# Task objective
Please write out the lines of the data exactly, beginning with the first and ending with the line containing "có nhiều đặc"; leave the pictures behind.

────

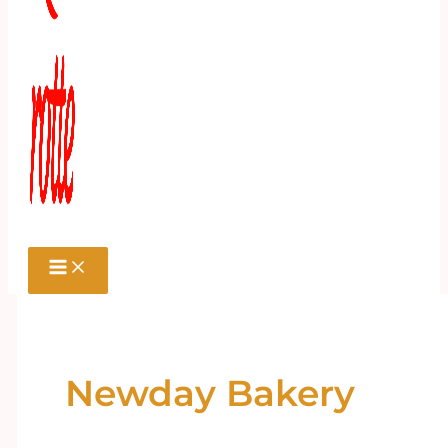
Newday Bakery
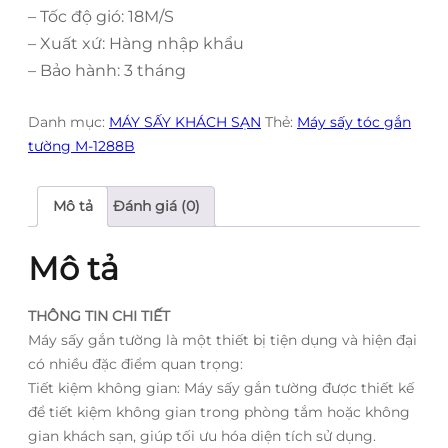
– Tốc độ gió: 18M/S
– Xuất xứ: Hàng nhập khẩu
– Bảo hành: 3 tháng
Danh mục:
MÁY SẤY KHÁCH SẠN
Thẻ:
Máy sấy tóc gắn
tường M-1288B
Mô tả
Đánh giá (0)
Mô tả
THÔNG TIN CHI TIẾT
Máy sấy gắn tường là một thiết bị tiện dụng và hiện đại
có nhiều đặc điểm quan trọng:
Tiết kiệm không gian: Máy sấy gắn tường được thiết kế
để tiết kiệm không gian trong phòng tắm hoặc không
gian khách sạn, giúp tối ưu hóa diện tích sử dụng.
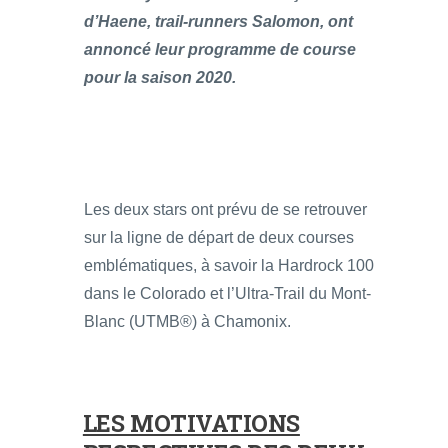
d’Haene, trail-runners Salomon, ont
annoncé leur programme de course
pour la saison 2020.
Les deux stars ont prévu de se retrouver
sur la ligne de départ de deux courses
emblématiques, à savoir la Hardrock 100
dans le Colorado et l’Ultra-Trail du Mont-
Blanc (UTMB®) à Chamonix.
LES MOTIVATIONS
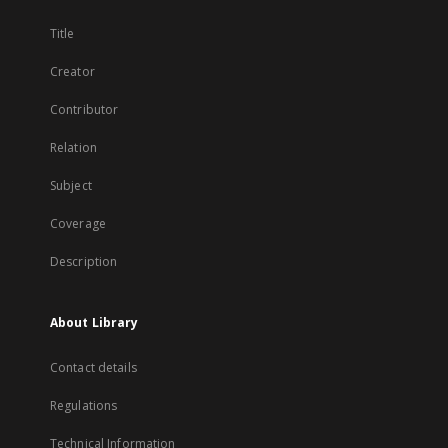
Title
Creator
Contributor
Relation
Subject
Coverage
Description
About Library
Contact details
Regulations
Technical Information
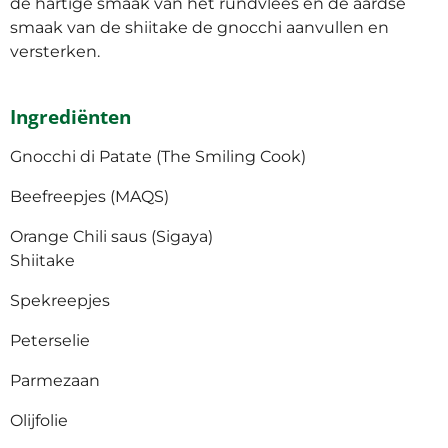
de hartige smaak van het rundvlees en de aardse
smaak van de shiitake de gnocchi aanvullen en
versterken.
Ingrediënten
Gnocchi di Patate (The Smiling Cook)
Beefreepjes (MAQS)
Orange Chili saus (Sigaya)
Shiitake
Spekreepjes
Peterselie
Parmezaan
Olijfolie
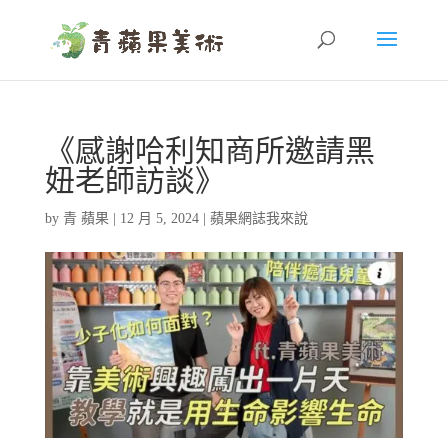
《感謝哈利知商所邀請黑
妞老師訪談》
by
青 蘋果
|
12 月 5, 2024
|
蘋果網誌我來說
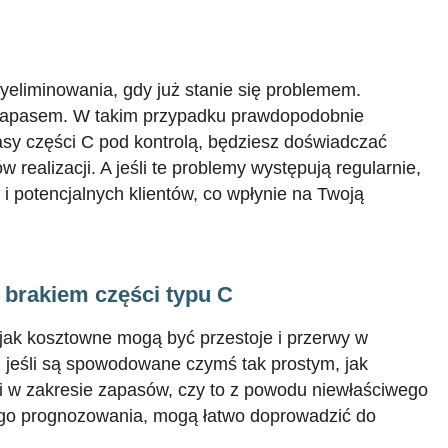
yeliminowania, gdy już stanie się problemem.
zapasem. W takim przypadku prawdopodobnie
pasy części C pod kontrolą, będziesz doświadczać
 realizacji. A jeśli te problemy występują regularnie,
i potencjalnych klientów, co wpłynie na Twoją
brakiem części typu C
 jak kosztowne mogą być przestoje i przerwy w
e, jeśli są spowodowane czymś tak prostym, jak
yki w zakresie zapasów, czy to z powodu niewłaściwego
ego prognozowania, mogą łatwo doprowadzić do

────

# Answer to the exercise
Newday Bakery
– Tốc độ gió: 18M/S
– Xuất xứ: Hàng nhập khẩu
– Bảo hành: 3 tháng
Danh mục:
MÁY SẤY KHÁCH SẠN
Thẻ:
Máy sấy tóc gắn
tường M-1288B
Mô tả
Đánh giá (0)
Mô tả
THÔNG TIN CHI TIẾT
Máy sấy gắn tường là một thiết bị tiện dụng và hiện đại
có nhiều đặc điểm quan trọng:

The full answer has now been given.